Principal Value of 1/x Proof

Question

How can we formally show that the Cauchy principal value of the function y(x)=1/x is a distribution, I understand that a distribution is a continuous linear functional on spaces of test functions, but I would like to know how to formally define the 'principal value' of the function as a distribution, and why is it a distribution perhaps in an intuitive sense, thank you!

Answer 1

Okay, so we define

$$ \langle PV \frac{1}{x},\varphi\rangle=\lim_{\varepsilon\to 0^+} \int_{\mathbb{R}\setminus (-\varepsilon,\varepsilon)} \frac{\varphi(x)}{x}\textrm{d}x $$ for $\varphi\in C_c^{\infty}$. I don't really know if there's much "intuition" about why this should define anything continuous beyond doing calculations. The calculations, however, are not too bad.

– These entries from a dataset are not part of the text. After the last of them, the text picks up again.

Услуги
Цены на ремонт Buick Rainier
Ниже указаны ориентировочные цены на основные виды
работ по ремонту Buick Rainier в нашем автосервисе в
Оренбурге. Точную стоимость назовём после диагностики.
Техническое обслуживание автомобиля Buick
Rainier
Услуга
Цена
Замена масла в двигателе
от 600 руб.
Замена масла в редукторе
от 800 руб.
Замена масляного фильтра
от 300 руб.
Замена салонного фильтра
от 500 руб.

For any $\varepsilon>0$, we have

$$\int_{-1}^{-\varepsilon} \frac{\varphi(x)}{x}\textrm{d}x+\int_{\varepsilon}^{1} \frac{\varphi(x)}{x} \textrm{d}x=\int_{\varepsilon}^1 \frac{\varphi(x)-\varphi(-x)}{x}\textrm{d}x, $$ and applying the mean value theorem (and the axiom of choice I guess), there is some function $\xi:(0,1)\to (0,1)$ such that $\xi(x)<x$ and

$$ \frac{\varphi(x)-\varphi(-x)}{x}=2\varphi'(\xi(x)) $$

and thus, $\int_{0}^1 \left|\frac{\varphi(x)-\varphi(-x)}{x} \right|\textrm{d}x=\int_0^1 \left|2\varphi'(\xi(x))\right|\textrm{d}x\leq 2\|\varphi'\|_{\infty}<\infty$.

I guess at this point, you might say that the role of the Mean Value Theorem gives some sort of intuition: Basically the sign change of $\frac{1}{x}$ kills the integral around $0$ so the singularity does not cause any problems.

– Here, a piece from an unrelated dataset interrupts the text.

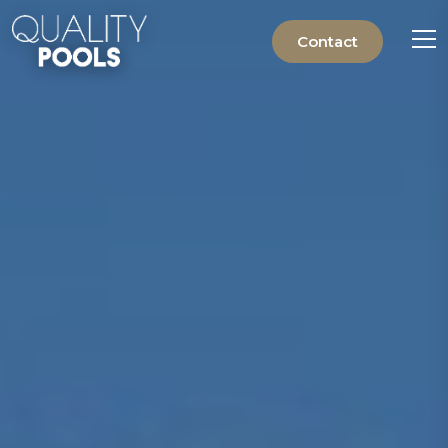
Contact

All in all, we can now apply the Dominated Convergence Theorem to get that

$$ \langle PV \frac{1}{x},\varphi\rangle=\int_{\mathbb{R}\setminus (-1,1)} \frac{\varphi(x)}{x}\textrm{d}x+\int_0^1 \frac{\varphi(x)-\varphi(-x)}{x}\textrm{d}x, $$ defines a linear functional of $\varphi$. Furthermore, we see that if $supp(\varphi)\subseteq [-K,K]$, then

$$ |\langle PV \frac{1}{x}, \varphi\rangle|\leq \|\varphi\|_{\infty} \| 1_{(K\geq|x|\geq 1)}\frac{1}{x}\|_{L^1}+ 2\|\varphi'\|_{\infty}, $$ so this defines a continuous functional on $C_c^{\infty}$.

Answer 2

Here's another approach.

Since $\ln|x| \in L^1_{\text{loc}}(\mathbb R)$ it defines a distribution through $$\langle \ln|x|, \varphi \rangle := \int \ln|x| \, \varphi(x) \, dx = \lim_{\epsilon \to 0}\int_{|x|>\epsilon} \ln|x| \, \varphi(x) \, dx.$$

Then we show that $\text{pv}\frac{1}{x}$ is the distributional derivative of $\ln|x|$: $$\begin{align} \int_{|x|>\epsilon} \frac{1}{x} \, \varphi(x) \, dx &= \int_{-\infty}^{-\epsilon} (\ln|x|)' \, \varphi(x) \, dx + \int_{\epsilon}^{\infty} (\ln|x|)' \, \varphi(x) \, dx \\ &= [\ln|x| \, \varphi(x)]_{-\infty}^{-\epsilon} - \int_{-\infty}^{-\epsilon} \ln|x| \, \varphi'(x) \, dx + [\ln|x| \, \varphi(x)]_{\epsilon}^{\infty} - \int_{\epsilon}^{\infty} \ln|x| \, \varphi'(x) \, dx \\ &= \ln\epsilon \, \varphi(-\epsilon) - \int_{-\infty}^{-\epsilon} \ln|x| \, \varphi'(x) \, dx - \ln\epsilon \, \varphi(\epsilon) - \int_{\epsilon}^{\infty} \ln|x| \, \varphi'(x) \, dx \\ &= - \epsilon\ln\epsilon \frac{\varphi(\epsilon) - \varphi(-\epsilon)}{\epsilon} - \int_{|x|>\epsilon} \ln|x| \, \varphi'(x) \, dx \\ &\to 0 \cdot 2\varphi'(0) - \int \ln|x| \, \varphi'(x) \, dx \\ &= - \langle \ln|x|, \varphi' \rangle \\ &= \langle (\ln|x|)', \varphi \rangle \end{align}$$

From this it follows that $\text{pv}\frac{1}{x}$ is a distribution.